Each of the lines below must be retyped character for character.

BEGIN Exercise input

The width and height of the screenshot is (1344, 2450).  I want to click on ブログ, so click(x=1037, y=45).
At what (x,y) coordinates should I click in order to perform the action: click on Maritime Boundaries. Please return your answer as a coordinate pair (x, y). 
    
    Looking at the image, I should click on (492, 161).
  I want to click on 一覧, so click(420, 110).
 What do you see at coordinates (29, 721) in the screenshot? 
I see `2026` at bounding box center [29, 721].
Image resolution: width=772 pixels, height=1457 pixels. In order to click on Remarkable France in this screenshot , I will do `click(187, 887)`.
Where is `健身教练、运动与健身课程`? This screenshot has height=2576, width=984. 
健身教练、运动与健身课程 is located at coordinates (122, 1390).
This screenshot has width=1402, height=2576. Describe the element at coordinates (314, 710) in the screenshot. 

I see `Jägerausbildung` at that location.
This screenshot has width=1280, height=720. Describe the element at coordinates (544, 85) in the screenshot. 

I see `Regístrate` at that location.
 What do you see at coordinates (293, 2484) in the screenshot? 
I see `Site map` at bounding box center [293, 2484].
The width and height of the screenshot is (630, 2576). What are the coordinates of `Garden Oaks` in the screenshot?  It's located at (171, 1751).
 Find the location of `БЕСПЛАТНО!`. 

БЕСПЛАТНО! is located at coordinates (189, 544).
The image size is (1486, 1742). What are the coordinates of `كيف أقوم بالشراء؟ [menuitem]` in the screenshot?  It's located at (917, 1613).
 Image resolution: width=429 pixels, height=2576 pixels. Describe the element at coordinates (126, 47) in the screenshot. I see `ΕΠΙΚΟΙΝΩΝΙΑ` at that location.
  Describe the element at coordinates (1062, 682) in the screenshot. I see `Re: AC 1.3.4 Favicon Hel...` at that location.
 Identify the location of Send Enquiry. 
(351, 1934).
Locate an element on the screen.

END Exercise input

**Exercise answer:**
The width and height of the screenshot is (1344, 2450).  I want to click on ブログ, so click(x=1037, y=45).
At what (x,y) coordinates should I click in order to perform the action: click on Maritime Boundaries. Please return your answer as a coordinate pair (x, y). 
    
    Looking at the image, I should click on (492, 161).
  I want to click on 一覧, so click(420, 110).
 What do you see at coordinates (29, 721) in the screenshot? 
I see `2026` at bounding box center [29, 721].
Image resolution: width=772 pixels, height=1457 pixels. In order to click on Remarkable France in this screenshot , I will do `click(187, 887)`.
Where is `健身教练、运动与健身课程`? This screenshot has height=2576, width=984. 
健身教练、运动与健身课程 is located at coordinates (122, 1390).
This screenshot has width=1402, height=2576. Describe the element at coordinates (314, 710) in the screenshot. 

I see `Jägerausbildung` at that location.
This screenshot has width=1280, height=720. Describe the element at coordinates (544, 85) in the screenshot. 

I see `Regístrate` at that location.
 What do you see at coordinates (293, 2484) in the screenshot? 
I see `Site map` at bounding box center [293, 2484].
The width and height of the screenshot is (630, 2576). What are the coordinates of `Garden Oaks` in the screenshot?  It's located at (171, 1751).
 Find the location of `БЕСПЛАТНО!`. 

БЕСПЛАТНО! is located at coordinates (189, 544).
The image size is (1486, 1742). What are the coordinates of `كيف أقوم بالشراء؟ [menuitem]` in the screenshot?  It's located at (917, 1613).
 Image resolution: width=429 pixels, height=2576 pixels. Describe the element at coordinates (126, 47) in the screenshot. I see `ΕΠΙΚΟΙΝΩΝΙΑ` at that location.
  Describe the element at coordinates (1062, 682) in the screenshot. I see `Re: AC 1.3.4 Favicon Hel...` at that location.
 Identify the location of Send Enquiry. 
(351, 1934).
Locate an element on the screen.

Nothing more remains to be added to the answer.